An exhibition by artist Susie Reade comes to the Thurso Gallery this weekend (April 30).

The artist has created new work illustrating the extraordinary story of her mother, Lavinia Ponsonby, who went on an Arctic convoy during World War Two.

It was a journey which took the 24-year-old from Loch Ewe near Ullapool to Moscow via Archangel to take up a post at the British Embassy there.

She refers in her diaries to some of the most notorious events of the war such as the sinking of the German battleship Tirpitz – which was a great relief to her as it was a threat to the convoy – and describes how she witnessed live action air and naval engagements which came perilously close to the merchant ship on which she was sailing.
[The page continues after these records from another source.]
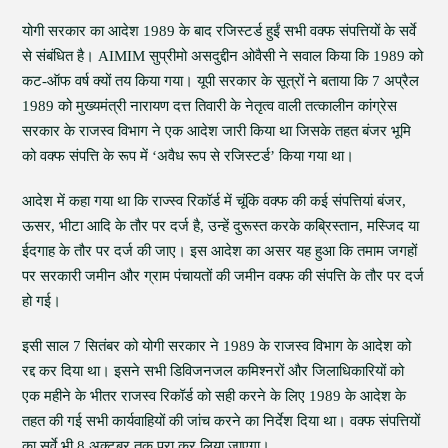
योगी सरकार का आदेश 1989 के बाद रजिस्टर्ड हुईं सभी वक्फ संपत्तियों के सर्वे
से संबंधित है। AIMIM सुप्रीमो असदुद्दीन ओवैसी ने सवाल किया कि 1989 को
कट-ऑफ वर्ष क्यों तय किया गया। यूपी सरकार के सूत्रों ने बताया कि 7 अप्रैल
1989 को मुख्यमंत्री नारायण दत्त तिवारी के नेतृत्व वाली तत्कालीन कांग्रेस
सरकार के राजस्व विभाग ने एक आदेश जारी किया था जिसके तहत बंजर भूमि
को वक्फ संपत्ति के रूप में ‘अवैध रूप से रजिस्टर्ड’ किया गया था।
आदेश में कहा गया था कि राज्स्व रिकॉर्ड में चूंकि वक्फ की कई संपत्तियां बंजर,
ऊसर, भीटा आदि के तौर पर दर्ज है, उन्हें दुरूस्त करके कब्रिस्तान, मस्जिद या
ईदगाह के तौर पर दर्ज की जाए। इस आदेश का असर यह हुआ कि तमाम जगहों
पर सरकारी जमीन और ग्राम पंचायतों की जमीन वक्फ की संपत्ति के तौर पर दर्ज
हो गई।
इसी साल 7 सितंबर को योगी सरकार ने 1989 के राजस्व विभाग के आदेश को
रद्द कर दिया था। इसने सभी डिविजनजल कमिश्नरों और जिलाधिकारियों को
एक महीने के भीतर राजस्व रिकॉर्ड को सही करने के लिए 1989 के आदेश के
तहत की गई सभी कार्यवाहियों की जांच करने का निर्देश दिया था। वक्फ संपत्तियों
का सर्वे भी 8 अक्टूबर तक पूरा कर लिया जाएगा।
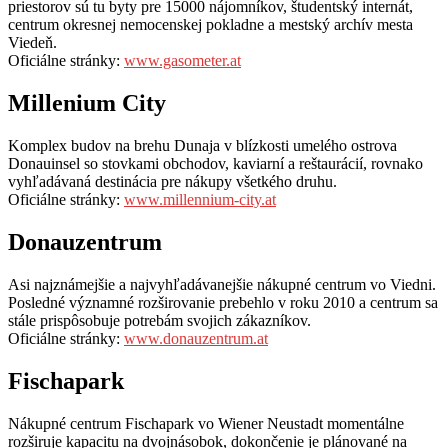
priestorov sú tu byty pre 15000 nájomníkov, študentský internát,
centrum okresnej nemocenskej pokladne a mestský archív mesta
Viedeň.
Oficiálne stránky:
www.gasometer.at
Millenium City
Komplex budov na brehu Dunaja v blízkosti umelého ostrova
Donauinsel so stovkami obchodov, kaviarní a reštaurácií, rovnako
vyhľadávaná destinácia pre nákupy všetkého druhu.
Oficiálne stránky:
www.millennium-city.at
Donauzentrum
Asi najznámejšie a najvyhľadávanejšie nákupné centrum vo Viedni.
Posledné významné rozširovanie prebehlo v roku 2010 a centrum sa
stále prispôsobuje potrebám svojich zákazníkov.
Oficiálne stránky:
www.donauzentrum.at
Fischapark
Nákupné centrum Fischapark vo Wiener Neustadt momentálne
rozširuje kapacitu na dvojnásobok, dokončenie je plánované na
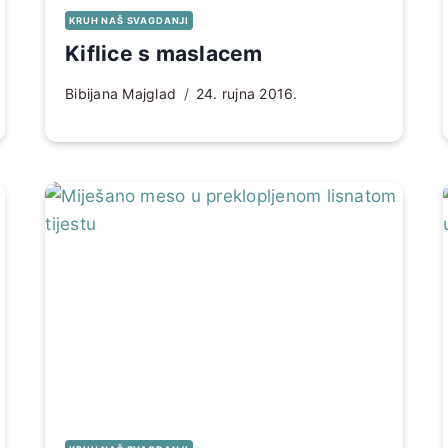
KRUH NAŠ SVAGDANJI
Kiflice s maslacem
Bibijana Majglad
24. rujna 2016.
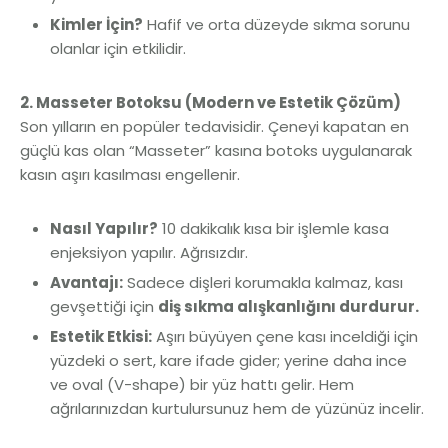
Kimler İçin?
Hafif ve orta düzeyde sıkma sorunu
olanlar için etkilidir.
2. Masseter Botoksu (Modern ve Estetik Çözüm)
Son yılların en popüler tedavisidir. Çeneyi kapatan en
güçlü kas olan “Masseter” kasına botoks uygulanarak
kasın aşırı kasılması engellenir.
Nasıl Yapılır?
10 dakikalık kısa bir işlemle kasa
enjeksiyon yapılır. Ağrısızdır.
Avantajı:
Sadece dişleri korumakla kalmaz, kası
gevşettiği için
diş sıkma alışkanlığını durdurur.
Estetik Etkisi:
Aşırı büyüyen çene kası inceldiği için
yüzdeki o sert, kare ifade gider; yerine daha ince
ve oval (V-shape) bir yüz hattı gelir. Hem
ağrılarınızdan kurtulursunuz hem de yüzünüz incelir.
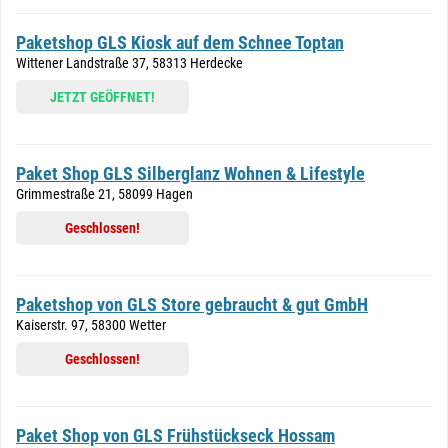
Paketshop GLS Kiosk auf dem Schnee Toptan
Wittener Landstraße 37, 58313 Herdecke
JETZT GEÖFFNET!
Paket Shop GLS Silberglanz Wohnen & Lifestyle
Grimmestraße 21, 58099 Hagen
Geschlossen!
Paketshop von GLS Store gebraucht & gut GmbH
Kaiserstr. 97, 58300 Wetter
Geschlossen!
Paket Shop von GLS Frühstückseck Hossam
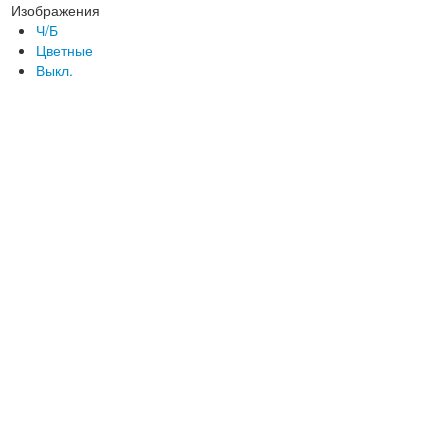
Изображения
Ч/Б
Цветные
Выкл.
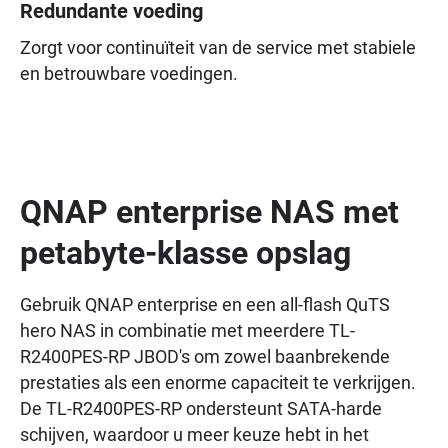
Redundante voeding
Zorgt voor continuïteit van de service met stabiele
en betrouwbare voedingen.
QNAP enterprise NAS met
petabyte-klasse opslag
Gebruik QNAP enterprise en een all-flash QuTS
hero NAS in combinatie met meerdere TL-
R2400PES-RP JBOD's om zowel baanbrekende
prestaties als een enorme capaciteit te verkrijgen.
De TL-R2400PES-RP ondersteunt SATA-harde
schijven, waardoor u meer keuze hebt in het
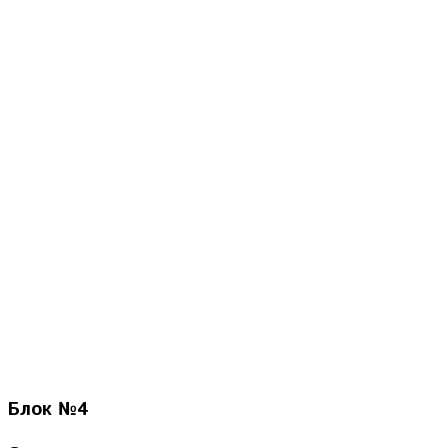
Блок
№4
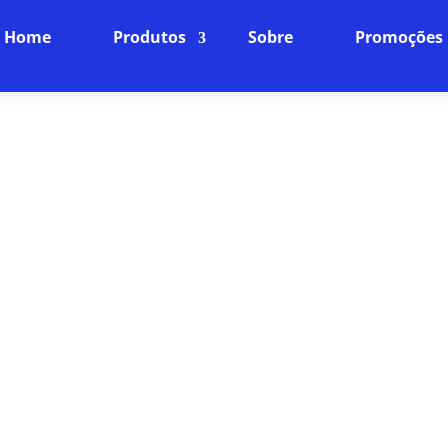
Home
Produtos
Sobre
Promoções
LANO DE INTERNET EM COLI
FIBRA ÓPTICA
Internet Fibra Óptica: O Futuro da Conexão
ncia online para o próximo nível com nossa internet
ra rápida, baixíssima latência e uma conexão estáve
dispositivos da sua casa.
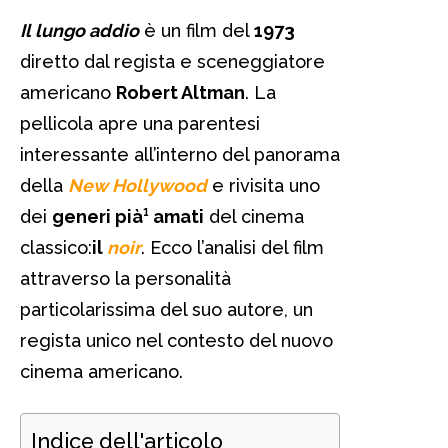
Il lungo addio
è un film del
1973
diretto dal regista e sceneggiatore
americano
Robert Altman
. La
pellicola apre una parentesi
interessante all’interno del panorama
della
New Hollywood
e rivisita uno
dei
generi pià¹ amati
del cinema
classico:
il
noir
. Ecco l’analisi del film
attraverso la personalità
particolarissima del suo autore, un
regista unico nel contesto del nuovo
cinema americano.
Indice dell'articolo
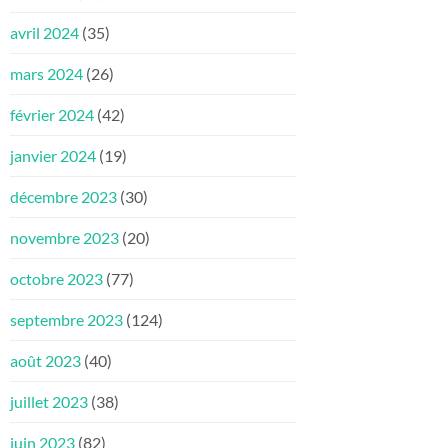
avril 2024
(35)
mars 2024
(26)
février 2024
(42)
janvier 2024
(19)
décembre 2023
(30)
novembre 2023
(20)
octobre 2023
(77)
septembre 2023
(124)
août 2023
(40)
juillet 2023
(38)
juin 2023
(82)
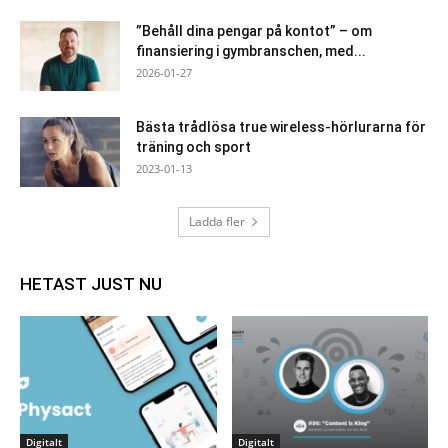
”Behåll dina pengar på kontot” – om
finansiering i gymbranschen, med...
2026-01-27
Bästa trådlösa true wireless-hörlurarna för
träning och sport
2023-01-13
Ladda fler
HETAST JUST NU
Digitalt
Digitalt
Susie said: “My mother was among the first women to make the treacherous voyage by merchant ship in an Arctic convoy, numbered JW58. The convoy sailed from Loch Ewe, just 50 miles from Ullapool in northwest Scotland.

“The ships sailed north in March 1944 into the Arctic Circle and finally crunched their way through the ice to dock in the port of Archangel. From there Lavinia boarded a train to Moscow to work in the British Embassy for the Ministry of Information.

“Seventy five years on I began to follow in her footsteps, researching, drawing and painting as I went. The result is a series of monotone oil paintings of inhospitable seascapes, weapons and defences and of the intimate objects which helped her survive the journey.

“This exhibition combines short, typed excerpts from Lavinia’s diary with my paintings. These are in oil paint on calico backed paper and like wartime maps they are displayed unframed. Although bleak they are beautiful.”

Exhibitions Officer Cathy Shankland said: “This is a fascinating story and is evocatively interpreted by Susie Reade in her paintings.

“We are delighted to be able to show them at the Thurso Gallery. The story and artworks demonstrate the extraordinary bravery and stoicism of our parents’ and grandparents’ generations who lived through such unsettled times and will have resonances for many of our visitors.

“The exhibition is a reminder of how grateful we should be to live in a time of peace and a reminder, especially in view of world events today – of how fragile peace can be.”

The exhibition is on show at Thurso Gallery, Thurso Library until June 25.